Problem to work on> With the pictures left out, retype exactly the lines below starting at the line that contains "微电子学院分党校举行第三十九期" and ending at the line that contains "Cativá con el".

Material shown>
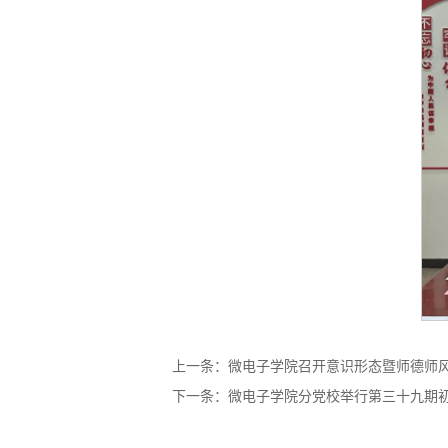
上一条：
微电子学院召开意识形态暨师德师
下一条：
微电子学院分党校举行第三十九期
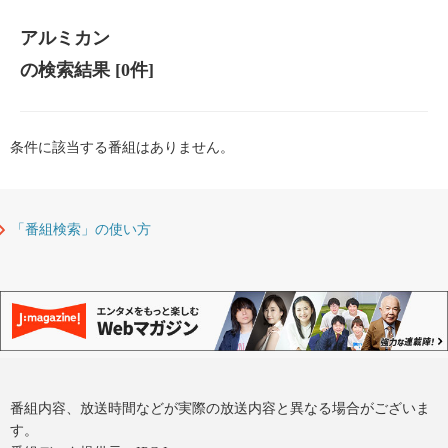
アルミカン
の検索結果
[0件]
条件に該当する番組はありません。
「番組検索」の使い方
番組内容、放送時間などが実際の放送内容と異なる場合がございま
す。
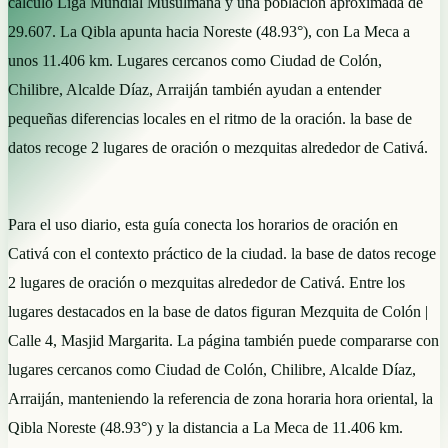
cálculo Liga Mundial Musulmana y una población aproximada de
29.607. La Qibla apunta hacia Noreste (48.93°), con La Meca a
unos 11.406 km. Lugares cercanos como Ciudad de Colón,
Chilibre, Alcalde Díaz, Arraiján también ayudan a entender
pequeñas diferencias locales en el ritmo de la oración. la base de
datos recoge 2 lugares de oración o mezquitas alrededor de Cativá.
Para el uso diario, esta guía conecta los horarios de oración en
Cativá con el contexto práctico de la ciudad. la base de datos recoge
2 lugares de oración o mezquitas alrededor de Cativá. Entre los
lugares destacados en la base de datos figuran Mezquita de Colón |
Calle 4, Masjid Margarita. La página también puede compararse con
lugares cercanos como Ciudad de Colón, Chilibre, Alcalde Díaz,
Arraiján, manteniendo la referencia de zona horaria hora oriental, la
Qibla Noreste (48.93°) y la distancia a La Meca de 11.406 km.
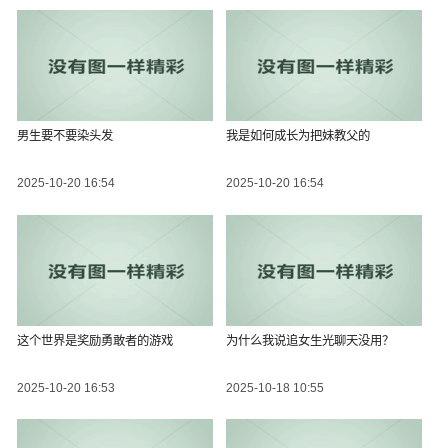
男生要不要染头发
我是如何成长为把妹教父的
2025-10-20 16:54
2025-10-20 16:54
这个世界是奖励勇敢者的游戏
为什么我说追女生光聊天没用？
2025-10-20 16:53
2025-10-18 10:55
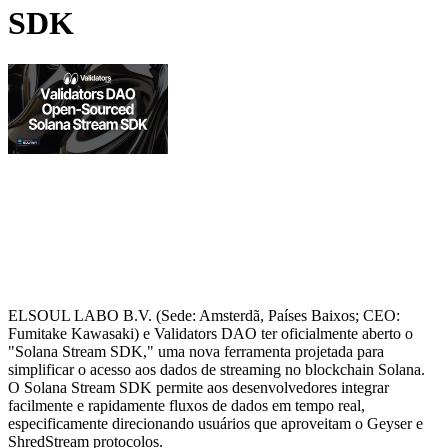
SDK
ELSOUL LABO B.V. (Sede: Amsterdã, Países Baixos; CEO:
Fumitake Kawasaki) e Validators DAO ter oficialmente aberto o
"Solana Stream SDK," uma nova ferramenta projetada para
simplificar o acesso aos dados de streaming no blockchain Solana.
O Solana Stream SDK permite aos desenvolvedores integrar
facilmente e rapidamente fluxos de dados em tempo real,
especificamente direcionando usuários que aproveitam o Geyser e
ShredStream protocolos.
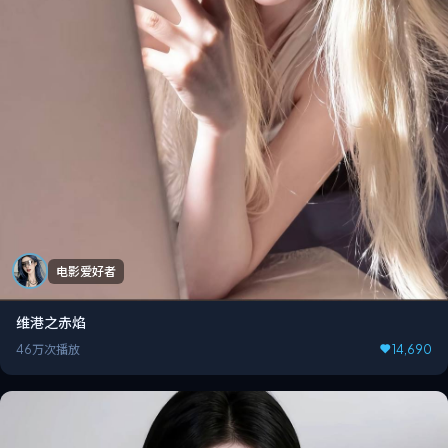
电影爱好者
维港之赤焰
46万次播放
14,690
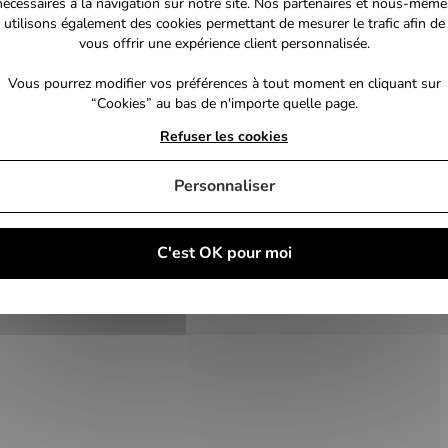
nécessaires à la navigation sur notre site. Nos partenaires et nous-même
utilisons également des cookies permettant de mesurer le trafic afin de
vous offrir une expérience client personnalisée.
Vous pourrez modifier vos préférences à tout moment en cliquant sur
“Cookies” au bas de n'importe quelle page.
Refuser les cookies
Personnaliser
C'est OK pour moi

Problem solution>
微电子学院分党校举行第三十九期
アルミカン
の検索結果
[0件]
条件に該当する番組はありません。
「番組検索」の使い方
番組内容、放送時間などが実際の放送内容と異なる場合がございま
す。
cálculo Liga Mundial Musulmana y una población aproximada de
29.607. La Qibla apunta hacia Noreste (48.93°), con La Meca a
unos 11.406 km. Lugares cercanos como Ciudad de Colón,
Chilibre, Alcalde Díaz, Arraiján también ayudan a entender
pequeñas diferencias locales en el ritmo de la oración. la base de
datos recoge 2 lugares de oración o mezquitas alrededor de Cativá.
Para el uso diario, esta guía conecta los horarios de oración en
Cativá con el contexto práctico de la ciudad. la base de datos recoge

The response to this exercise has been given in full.